最後の曲とアナウンスして歌われたのは、「Miracle Night」。夜の星空や星のきらめきをイメージさせる映像を背景に、EDMナンバーを3人が軽快に歌う。奇跡の夜、そして“夢じゃ無い”という「『Re:FLAME』」の公演を象徴するような光景となっていた。
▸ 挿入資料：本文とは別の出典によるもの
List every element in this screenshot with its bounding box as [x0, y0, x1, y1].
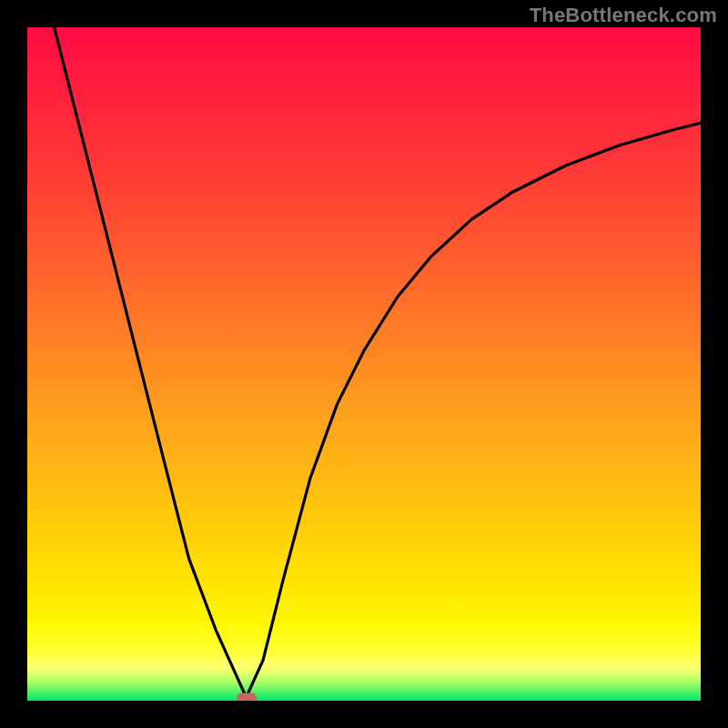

一旦ライブが一区切りしつつ、会場から巻き起こったアンコールの声に応えて、3人がステージに登場。さらに呼び込みの提案があり、会場からの声に応えて心白と亜夜もステージに登場。5人でのやりとりが展開されたのち、改めて最後の曲であることを告知しつつ、“5人で歌う”という言葉に歓声も沸き上がる。美希が「みんなの心が、このときだけでもつながりますように」と語って、歌う曲のイントロが流れた瞬間、あきらかに場内騒然ということがわかるぐらいの声が響き渡る。
ここで5人が歌ったのは「空」。オリジナルは765プロ事務員の音無小鳥が歌っている楽曲であり、まさかの選曲ということもあってか、イントロ中もしばらくどよめきが止まらない状態に。軽快なポップソングで時折手を振ったりしながら歌唱。“レインボー”のフレーズにあわせて、レインボーカラーのライトになる演出も交えながら笑顔で歌い、最後は5人が横並びに立って締めくくった。








5人が終わりの挨拶をして降壇し、エピローグと思われる「空」や「オーバーマスター」のピアノ音が鳴り、余韻を残しながら終演……かと思いきや、ステージからプロジェクト・フェアリーの3人がせり上がりで登場。ダブルアンコールとして「オーバーマスター」を披露するサプライズとなった。追加公演の最初と最後がつながりつつ、この日はまだ披露していなかった、オリジナルバージョンでの「オーバーマスター」で最後の盛り上がりと熱狂を生み出す。曲のラストには、美希から公演のお礼とともに、「プロジェクト・フェアリーは、みんなの心の中にずっとずっといるよ!だからまた、どこかで!」との言葉を残していった。そして5人のオフショット映像も交えたエンディングムービーが流れ、場内には「961」コールも巻き起こるなかで、追加公演は締めくくられた。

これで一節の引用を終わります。